# [GIVEN RECORDS]
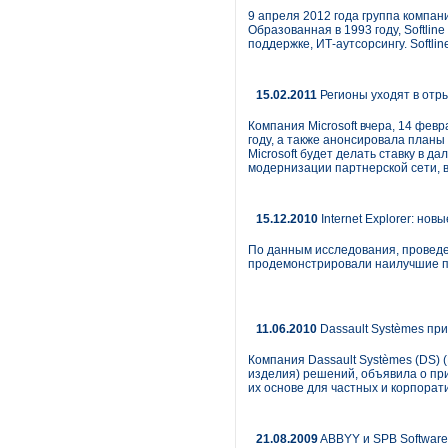
9 апреля 2012 года группа компан
Образованная в 1993 году, Softlin
поддержке, ИТ-аутсорсингу. Softl
15.02.2011
Регионы уходят в отры
Компания Microsoft вчера, 14 фев
году, а также анонсировала план
Microsoft будет делать ставку в 
модернизации партнерской сети, 
15.12.2010
Internet Explorer: н
По данным исследования, проведенно
продемонстрировали наилучшие п
11.06.2010
Dassault Systèmes пр
Компания Dassault Systèmes (DS) 
изделия) решений, объявила о пр
их основе для частных и корпора
21.08.2009
ABBYY и SPB Software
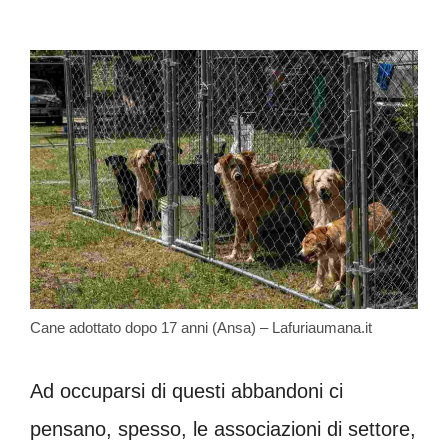
Cane adottato dopo 17 anni (Ansa) – Lafuriaumana.it
Ad occuparsi di questi abbandoni ci
pensano, spesso, le associazioni di settore,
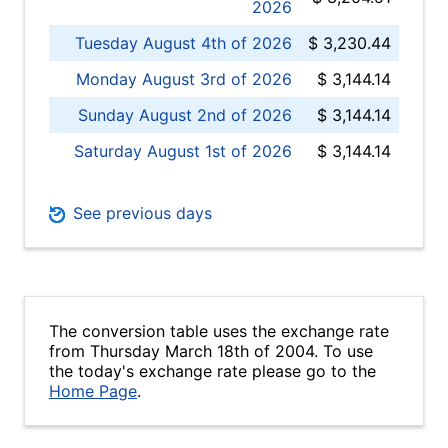
2026
Tuesday August 4th of 2026
$ 3,230.44
Monday August 3rd of 2026
$ 3,144.14
Sunday August 2nd of 2026
$ 3,144.14
Saturday August 1st of 2026
$ 3,144.14
See previous days
The conversion table uses the exchange rate
from Thursday March 18th of 2004. To use
the today's exchange rate please go to the
Home Page
.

# [WHAT THIS TASK INVOLVES]
All lines of the records above that carry the word "Microsoft" should be listed.

# [SOLUTION TO THE PROBLEM]
Компания Microsoft вчера, 14 фев
Microsoft будет делать ставку в 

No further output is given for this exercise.